PHOTO: For a country that values its commitment to human rights as does Australia, the silence in the face of Rohingya suffering is a humiliating moment. (AFP: Christophe Archambault)
Isn’t it wonderful that popular culture provides us with glossy rituals of glamour and celebrity to distract us from the realities of our lives and the lives of others. Like Eurovision. Go Guy Sebastian! – Catchy little song he’s got. But I’d rather sleep than sit through that pap.
Still, it’s easier to shut my ears and eyes to Eurovision and not be affected by it. Whereas hearing the latest spin on those asylum seekers languishing in South Asian waters is something I can’t disengage from. Julie Bishop has been told by Indonesian officials that the Bangladeshis on those boats are all illegal labourers, or ‘economic migrants’ and not refugees at all. I dare say there will be much debate and speculation about the validity of the claim. Whatever the outcome, I’m deeply troubled.
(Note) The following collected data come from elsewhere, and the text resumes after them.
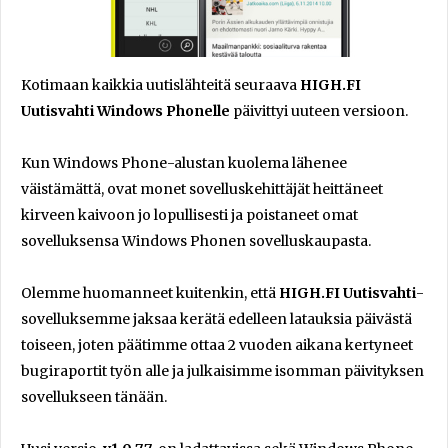
Kotimaan kaikkia uutislähteitä seuraava
HIGH.FI
Uutisvahti Windows Phonelle
päivittyi uuteen versioon.
Kun Windows Phone-alustan kuolema lähenee
väistämättä, ovat monet sovelluskehittäjät heittäneet
kirveen kaivoon jo lopullisesti ja poistaneet omat
sovelluksensa Windows Phonen sovelluskaupasta.
Olemme huomanneet kuitenkin, että
HIGH.FI Uutisvahti
-
sovelluksemme jaksaa kerätä edelleen latauksia päivästä
toiseen, joten päätimme ottaa 2 vuoden aikana kertyneet
bugiraportit työn alle ja julkaisimme isomman päivityksen
sovellukseen tänään.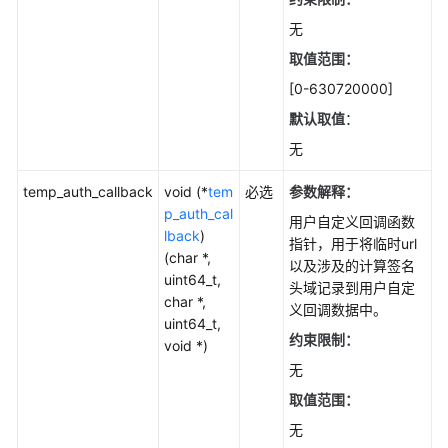
无
取值范围：
[0-630720000]
默认取值
：
无
temp_auth_callback
void (*
tem
必选
参数解释：
p_auth_cal
用户自定义回调函数
lback
)
指针，用于将临时url
(char *,
以及涉及的计算签名
uint64_t,
头域记录到用户自定
char *,
义回调数据中。
uint64_t,
约束限制：
void *)
无
取值范围：
无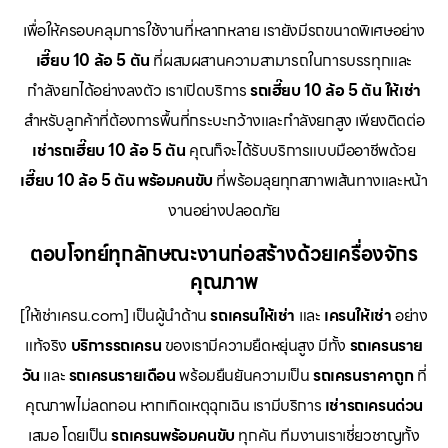
เพื่อให้ครอบคลุมการใช้งานที่หลากหลาย เรายังมีรถขนาดพิเศษอย่าง
เฮี๊ยบ 10 ล้อ 5 ตัน
ที่ผสมผสานความสามารถในการบรรทุกและ
กำลังยกได้อย่างลงตัว เราเปิดบริการ
รถเฮี๊ยบ 10 ล้อ 5 ตัน ให้เช่า
สำหรับลูกค้าที่ต้องการพื้นที่กระบะกว้างและกำลังยกสูง เพียงติดต่อ
เช่ารถเฮี๊ยบ 10 ล้อ 5 ตัน
คุณก็จะได้รับบริการแบบมืออาชีพด้วย
เฮี๊ยบ 10 ล้อ 5 ตัน พร้อมคนขับ
ที่พร้อมลุยทุกสภาพเส้นทางและหน้า
งานอย่างปลอดภัย
ตอบโจทย์ทุกลักษณะงานก่อสร้างด้วยเครื่องจักร
คุณภาพ
[ให้เช่าเครน.com] เป็นผู้นำด้าน
รถเครนให้เช่า
และ
เครนให้เช่า
อย่าง
แท้จริง
บริการรถเครน
ของเรามีความยืดหยุ่นสูง มีทั้ง
รถเครนราย
วัน
และ
รถเครนรายเดือน
พร้อมยืนยันความเป็น
รถเครนราคาถูก
ที่
คุณภาพไม่ลดทอน หากเกิดเหตุฉุกเฉิน เรามีบริการ
เช่ารถเครนด่วน
เสมอ โดยเป็น
รถเครนพร้อมคนขับ
ทุกคัน ทีมงานเราเชี่ยวชาญทั้ง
I awoke this morning thinking that we will no doubt also describe all environmental refugees who leave their land as a result of climate change, ‘economic.’ A sure justification for sending them back. As sea levels rise, and floods and droughts decimate the world’s poorest nations, what are people to do? Sit down and die? That would go against our basic survival instinct.
So now I wonder. Is a stage being set? Has it occurred to anyone else that the harsh attitudes to asylum seekers the world over is less to do with not wanting to home war’s collateral overspill and more to do with the looming horrors of climate change? One that invokes a pointed hardening of attitudes of the citizens of recipient nations. Are we being systematically conditioned into accepting as banal things which should turn our stomachs and see us taking to the streets enraged?
A stage set so that countries like Bangladesh will end up being their own ‘internment camps,’ as their peoples flee only to be dumped back on shore. No gas required. Death assured.
And with those deaths will die our conscience.